PROBLEM
Lines before the one containing "Vous aimerez aussi" in the records below are to be left out; that line and all after it, through the end, are to be retyped exactly.

RECORDS FOR THIS EXERCISE
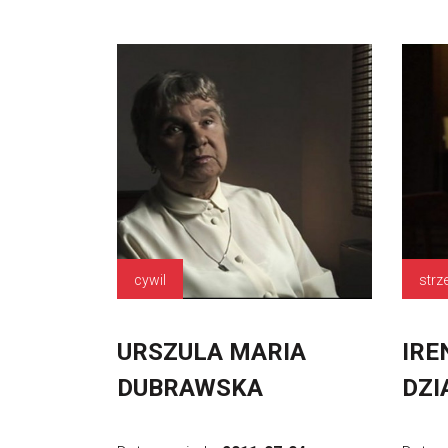
cywil
strz
URSZULA MARIA
IRE
DUBRAWSKA
DZI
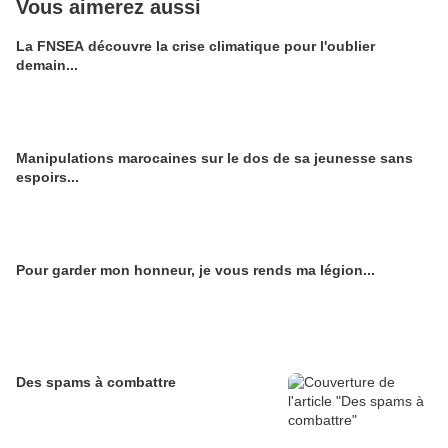
Vous aimerez aussi
La FNSEA découvre la crise climatique pour l'oublier
demain...
Manipulations marocaines sur le dos de sa jeunesse sans
espoirs...
Pour garder mon honneur, je vous rends ma légion...
Des spams à combattre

REPLY
Vous aimerez aussi
La FNSEA découvre la crise climatique pour l'oublier
demain...
Manipulations marocaines sur le dos de sa jeunesse sans
espoirs...
Pour garder mon honneur, je vous rends ma légion...
Des spams à combattre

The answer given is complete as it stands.